[Transcribed page contents]
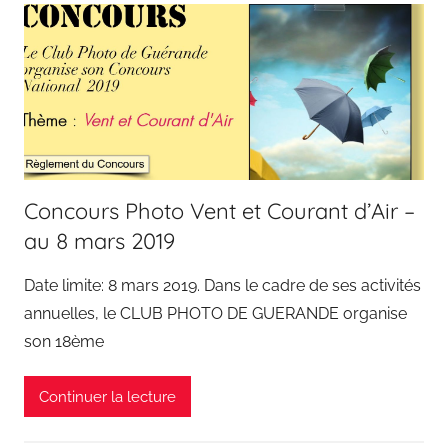
Concours Photo Vent et Courant d’Air –
au 8 mars 2019
Date limite: 8 mars 2019. Dans le cadre de ses activités
annuelles, le CLUB PHOTO DE GUERANDE organise
son 18ème
Continuer la lecture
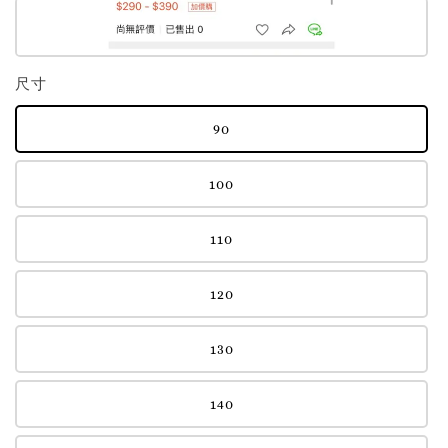
尺寸
90
100
110
120
130
140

» **WHAT THE TASK ASKS**
Reprint all the data above verbatim, excluding pictures.

» **EXERCISE OUTPUT**
Concours Photo Vent et Courant d’Air –
au 8 mars 2019
Date limite: 8 mars 2019. Dans le cadre de ses activités
annuelles, le CLUB PHOTO DE GUERANDE organise
son 18ème
Continuer la lecture
尺寸
90
100
110
120
130
140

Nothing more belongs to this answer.